Hospital Director Dr. Willard P. Johnson had found an obscure regulation in the Public Health Service Act that allowed a director to allocate up to five percent of the care offered at the facility for “special studies.” The provision was intended to allow the admission of patients with rare diseases for the benefit of the medical education program.  Dr. Johnson decided to interpret it differently, admitting every person referred from a community clinic as a special studies patient. This decision was the origin of the long-standing affiliation with the region’s community health centers.

The PHS hospital, because of its close relationship with the neighborhood clinics, became the center of the People’s Health Care System in Seattle. It was part of a vital community movement for control of our own health care, which had far reaching effects. Women did gain a measure of control and also won changes in the health care system. The women’s clinics in Seattle, set up to help women access abortion and reproductive care, continued to operate for many years. But our most important community partner, the PHS hospital and its federally funded public health care system, died a tortured death. 

Republicans Shut It Down

The Republican assault on health care is not a new phenomenon. When politicians grouse that we can’t afford Medicare for all, they forget that the U.S. once actually had a well-run public health care system. It was destroyed by Ronald Reagan.

The Seattle PHS hospital was part of a network of public health hospitals and federally-funded free clinics all over the country. Soon after he took office Reagan shut down all the public hospitals. In Seattle he had to fight the community as well as Washington’s powerful Senators Warren Magnuson and Henry Jackson, and Seattle’s mayor, but Reagan pretty quickly won the fight.

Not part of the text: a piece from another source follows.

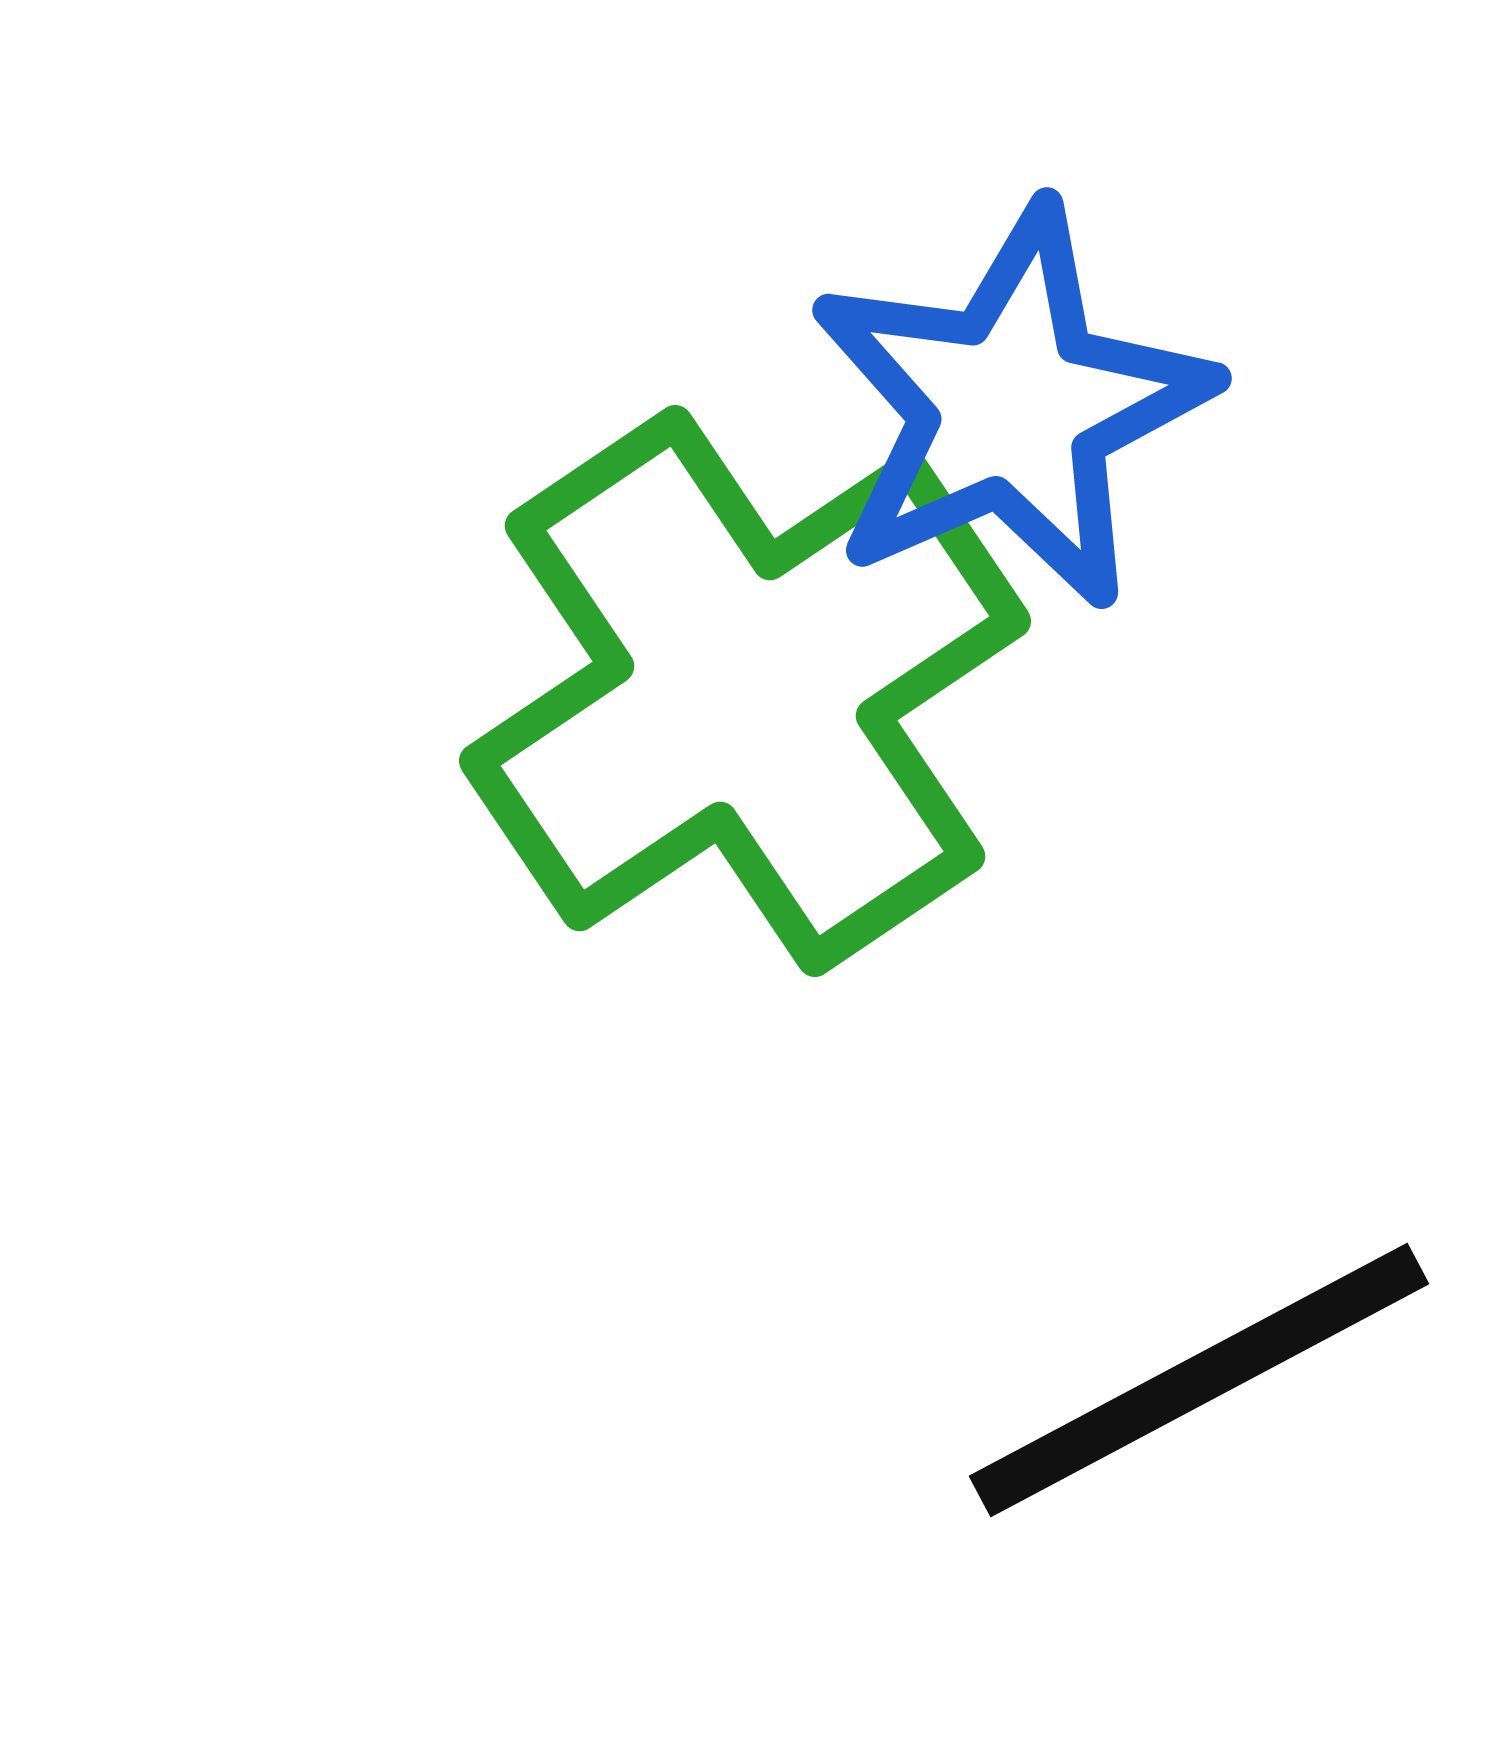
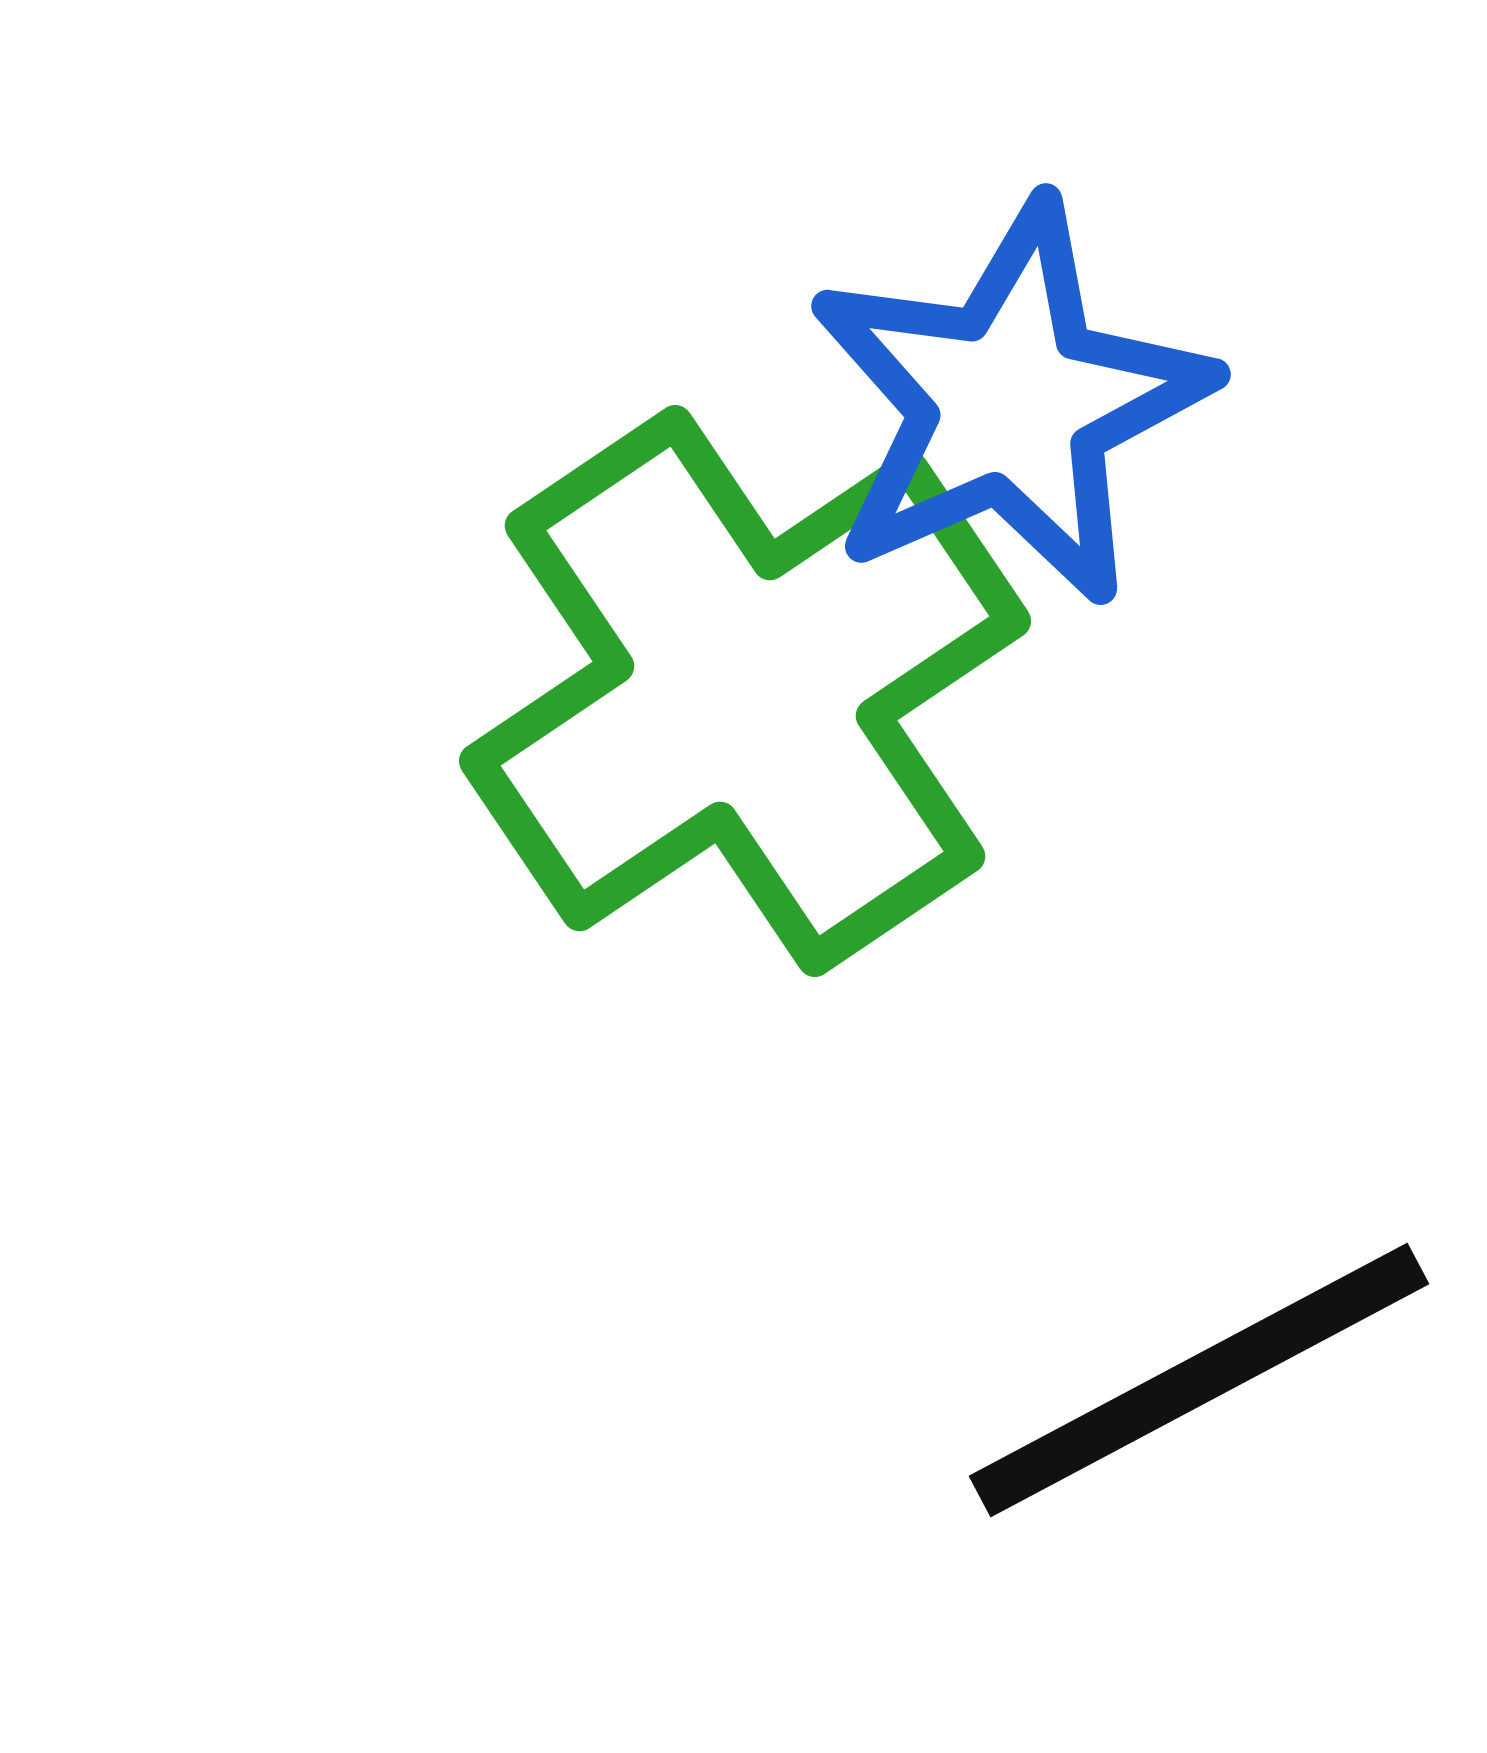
blue star: moved 1 px left, 4 px up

The assault was unremitting. Between 1980 and 1991, more than 250 community health centers were closed, 309 rural hospitals and 294 urban hospitals were shuttered. Nearly one million Native Americans lost access to Indian Health Service care when eligibility was narrowed. Reagan’s budget cuts hacked at school lunches, Medicaid, the food stamp program, WIC and AFDC. He caused a two percent increase in the poverty rate, and the number of children in poverty rose nearly three percent.

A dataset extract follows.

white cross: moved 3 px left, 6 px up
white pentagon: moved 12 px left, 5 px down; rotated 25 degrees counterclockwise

Forty years later it’s clear that the Republicans’ answer to the prospect of socialized medicine is, for a growing number of Americans, no healthcare at all. And the attacks on women’s reproductive care continue with the recent Supreme Court decision allowing religious exemptions for birth control. Soon Roe v. Wade may be overturned and we’ll be back where we started. For a brief window in time  American women enjoyed the right to control our bodies and reproduction. Now it looks like that window is closing.